Anger and uncertainty reign among Estonia's Russians

  • 2007-05-02
  • By Nikolai Karayev
TALLINN - Now that the sun has risen on the damage suffered by Tallinn in recent days, members of Estonia's Russian minority have awoken to find themselves in an entirely different, and much less pleasant, country.

Echoing loudly through the Russian-language press, as well as some notable Internet blogs, is the general mood of this community, namely, Russians feel that the government ignored and betrayed them, and they are angry at how the events were depicted in the Estonian media. What's worse, the uncertainty and fear that reigned immediately after the break-up of the U.S.S.R. and restoration of Estonian independence has returned.
It must be made clear that Russians roundly denounce the violence and looting that took place during those fateful nights. That is not an issue.

But immediately after it happened, the Russian-language media raised questions that the Estonian press seemed to avoid 's namely, why did the police steer clear of the streets where the riots roared? Why did they let the the marauders openly steal goods?
The Russian press has also pointed out that, in the immediate wake of the first night of rioting, the Estonian newspapers published articles denouncing the looters as a crowd of Russian thugs, managing to completely ignore the fact that, according to the police reports issued after the events of Thursday night, a good portion of the rioters detained were Estonian.
Particularly vexing was an editorial titled "Unknown Russian Riff-Raff" published in the Estonian Postimees daily, which stirred the ire of many Russians.

Though a few Russian bloggers living in Estonia supported the authorities and criticized the "Tonismagi Russians," the prevailing mood was simply one of disappointment.
Several blog writers on LiveJournal discussed how the Soviet war monument was associated with their dignity and the historical memory of World War II. They wrote about their right not to be humiliated by the authorities, who used the monument as a political trump card during the last electoral campaign.

But Russians also feel that the battle is over and lost. The monument has been relocated to a quiet war cemetery and, as one blogger wrote, "The outside world probably won't understand what all the fuss was about."
Indeed many expressed the worry that their point of view will never get across in the international media.
"Abroad they prefer to discuss the relations of the states, not the attitude of the people in Estonia," writes LiveJournal blogger iris_a. "Many people [will] continue to think that the 'rebels' are semi-literate immigrants, rednecks who don't wish to learn the Estonian language or accept Estonian culture."
There's also the troubling question of how relations between the Russian-speaking community and the Estonians have been affected.

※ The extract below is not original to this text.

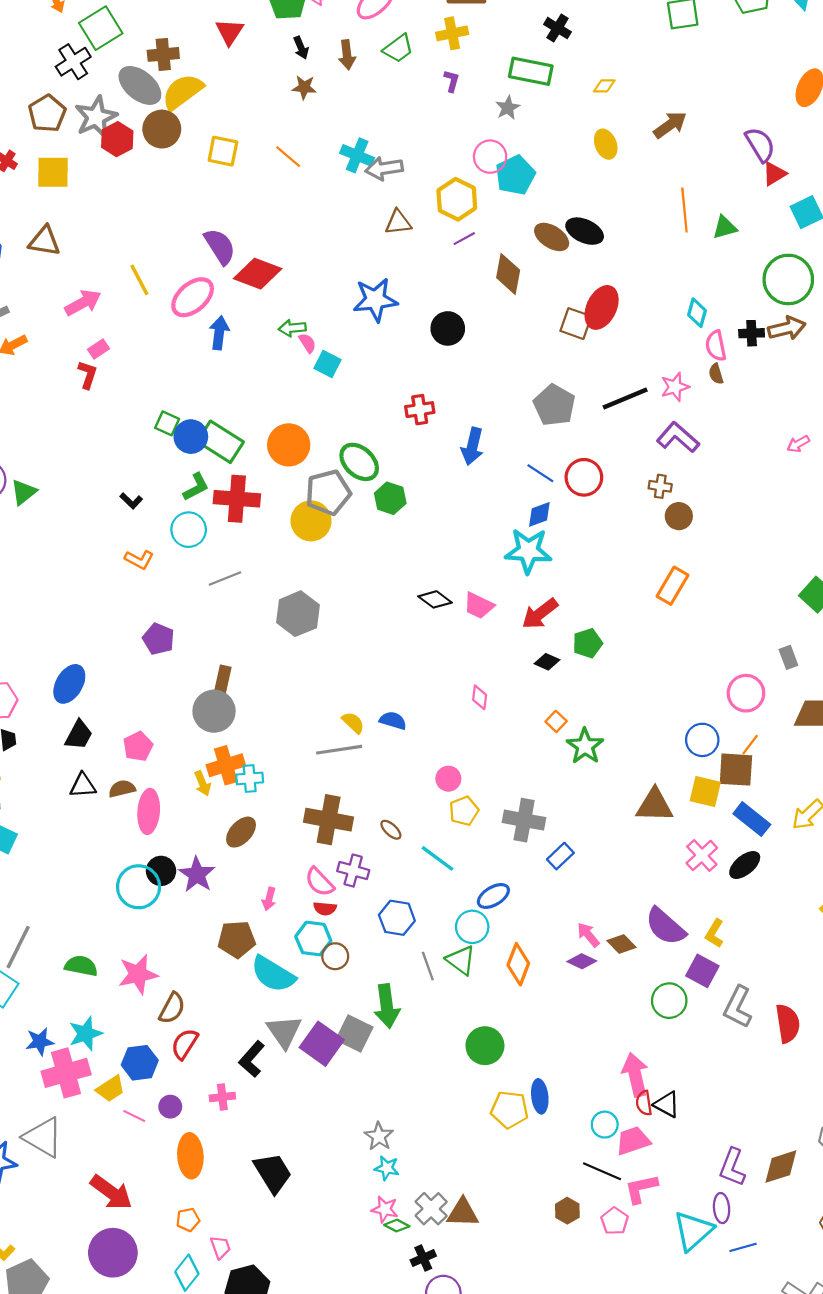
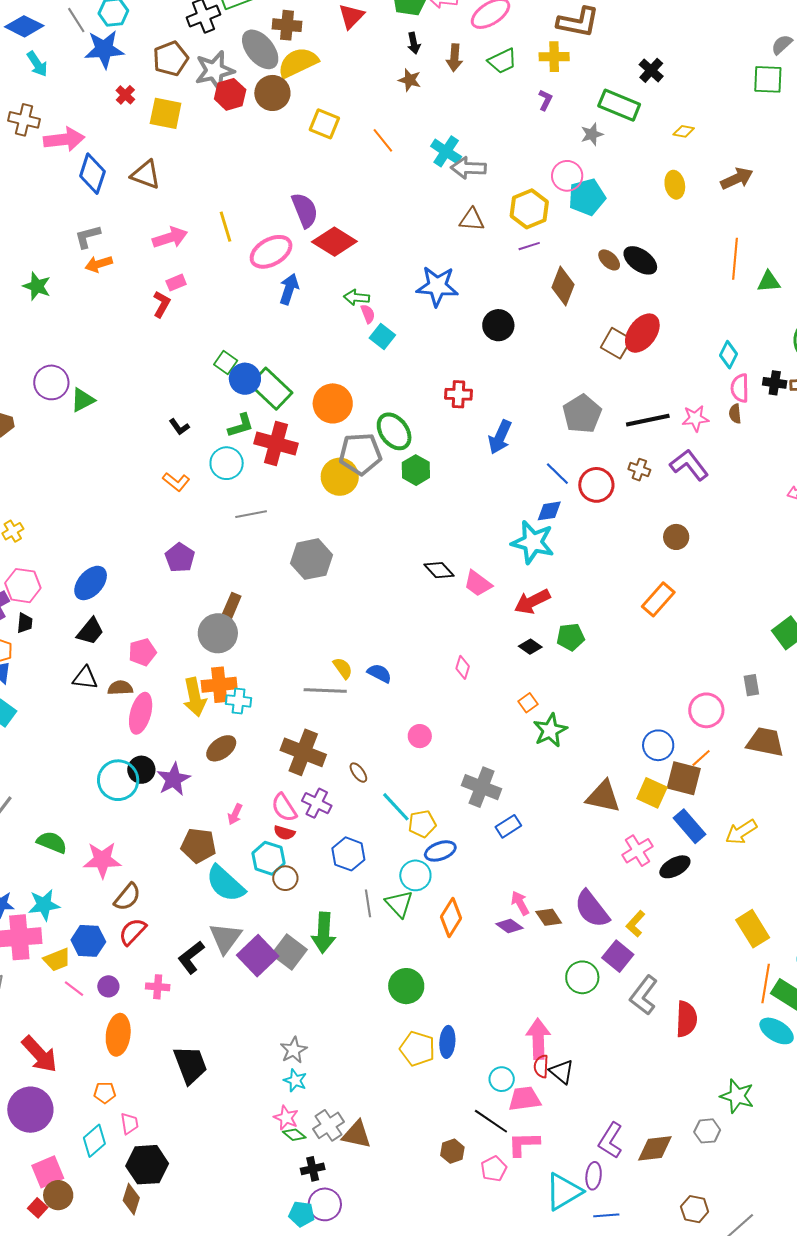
brown ellipse: (552, 237) -> (609, 260), size x0.7
brown cross: (660, 486) -> (639, 470), moved
yellow arrow: (203, 783) -> (195, 697), size x1.6
yellow pentagon: (464, 811) -> (422, 824), moved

Russians in Estonia are afraid that in the eyes of the Estonians they will remain the marauders who fought with authorities for no good reason. To counter this, some bloggers have written "civil resolutions" and other compromise statements declaring that they are loyal to the Estonian Republic and condemn criminals, but have no pleasure in tolerating what they see as the violation of their dignity. The question is whether this message will fall on deaf ears.
In an editorial titled "It's sickening," Viktoria Korpan, editor in chief of Postimees' Russian edition, writes, "What shall we do now? The thing I am most afraid of is mutual hostility. If you're Estonian, then you're 'pro-Nazi,' if you're Russian, then you're one of the 'narrow-minded lice.'"

This is a time of confusion and questions galore. What should Russians do now? Should they continue to struggle with the prime minister? Or maybe it's better to stay away from the obviously political game between Russia, Estonia and the EU, and just try to defend their rights, mend the image of them created by the mass media, and concentrate on the future instead of the past? That's the dilemma now facing Estonia's Russians.

Nikolai Karayev is a staff writer for the Russian-language newspaper Den za Dnyom.